Brackhahn also has been involved in UIL competition, competing in math and science for two years and cross examination debate one year. She was also part of the tam that earned first at region in CX debate.
She noted that there’s been a lot of studying involved to do all of her school and UIL work, in addition to her other commitments and work.
“It’s hard balancing school, work and UIL, especially this year” as she fills out college applications too, but she’s felt the hard work has been worth it. She sees each as step toward her future, and believes that although she may not have seen it at the time or even now, she has or will have learned a lesson or something valuable for each.
Brackhahn too credits SSHS English teacher Gail Herman for her influence in her life.
“She is one of the best teachers. She loves the subject she teachers. You can tell when she teaches she is passionate about it,” Brackhahn said, adding that she’s learned quite a bit from Herman, and “not just English.” Herman’s influence and high standard pushes students to a higher level of learning, which spreads to other classes as well.
Brackhahn also gives credit to math teacher Gerald Grafton.
“I love his class. He’s funny and a good teacher,” she said.
The salutatorian’s hobbies include reading, particularly dystopian books such as “1984,” assigned reading this year; listening to music; and watching “any kind of movies” she has time “to sit down and really get into.”
Brackhahn is the daughter of Liz and Scott Moss and Todd Brackhahn.
To help pursue her goals, Brackhahn has been awarded a $2,000 a year Foundation Ex’s Scholarship and a $1,500 Top 10 Percent Scholarship to Texas A&M University, a $2,500 Teacher’s Credit Union Scholarship and a $500 Hopkins County A&M Club Scholarship.

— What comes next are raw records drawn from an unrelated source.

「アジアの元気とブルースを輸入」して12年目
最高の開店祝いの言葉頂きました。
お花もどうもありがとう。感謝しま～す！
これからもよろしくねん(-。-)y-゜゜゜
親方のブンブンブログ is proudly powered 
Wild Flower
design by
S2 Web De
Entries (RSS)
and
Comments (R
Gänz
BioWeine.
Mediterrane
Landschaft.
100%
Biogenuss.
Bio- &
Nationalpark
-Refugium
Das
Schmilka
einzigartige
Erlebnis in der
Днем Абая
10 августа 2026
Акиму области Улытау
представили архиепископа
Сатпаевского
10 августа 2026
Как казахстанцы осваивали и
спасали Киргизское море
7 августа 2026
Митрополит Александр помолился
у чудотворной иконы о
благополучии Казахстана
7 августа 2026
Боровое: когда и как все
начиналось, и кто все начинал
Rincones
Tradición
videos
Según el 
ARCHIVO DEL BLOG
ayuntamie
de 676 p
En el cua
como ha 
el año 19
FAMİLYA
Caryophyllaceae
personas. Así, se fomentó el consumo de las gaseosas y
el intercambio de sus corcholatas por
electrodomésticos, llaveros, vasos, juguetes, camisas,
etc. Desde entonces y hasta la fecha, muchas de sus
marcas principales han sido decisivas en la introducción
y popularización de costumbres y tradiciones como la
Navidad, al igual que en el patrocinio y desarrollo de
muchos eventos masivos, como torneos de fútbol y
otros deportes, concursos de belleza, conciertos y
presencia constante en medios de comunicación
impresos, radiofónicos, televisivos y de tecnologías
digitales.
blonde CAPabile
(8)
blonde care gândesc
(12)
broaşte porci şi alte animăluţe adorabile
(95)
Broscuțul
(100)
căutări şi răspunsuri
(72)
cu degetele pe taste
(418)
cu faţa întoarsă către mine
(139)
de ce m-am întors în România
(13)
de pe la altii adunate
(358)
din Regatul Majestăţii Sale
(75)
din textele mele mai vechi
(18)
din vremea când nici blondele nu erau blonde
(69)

“These two work hard and set goals. These students are smart yet they are enthusiastic, energetic workers at the same time. They will do very well for the rest of their lives. They’ve got it all together. They have it all set up to be very successful,” said SSHS Principal Charles Alderman, upon the official announcement Monday of the pair as the top students. “Both are well rounded, involved in athletics, academics and a little of everything.”
“You represent our school well. I am proud to put you up as promotional representatives. I also thank your parents as well. You didn’t get here without help,” Superintendent Michael Lamb said as Horton and Brackhahn were recognized and presented plaques honring their achievement as valedictorian and salutatorian by the school board at their Monday night meeting.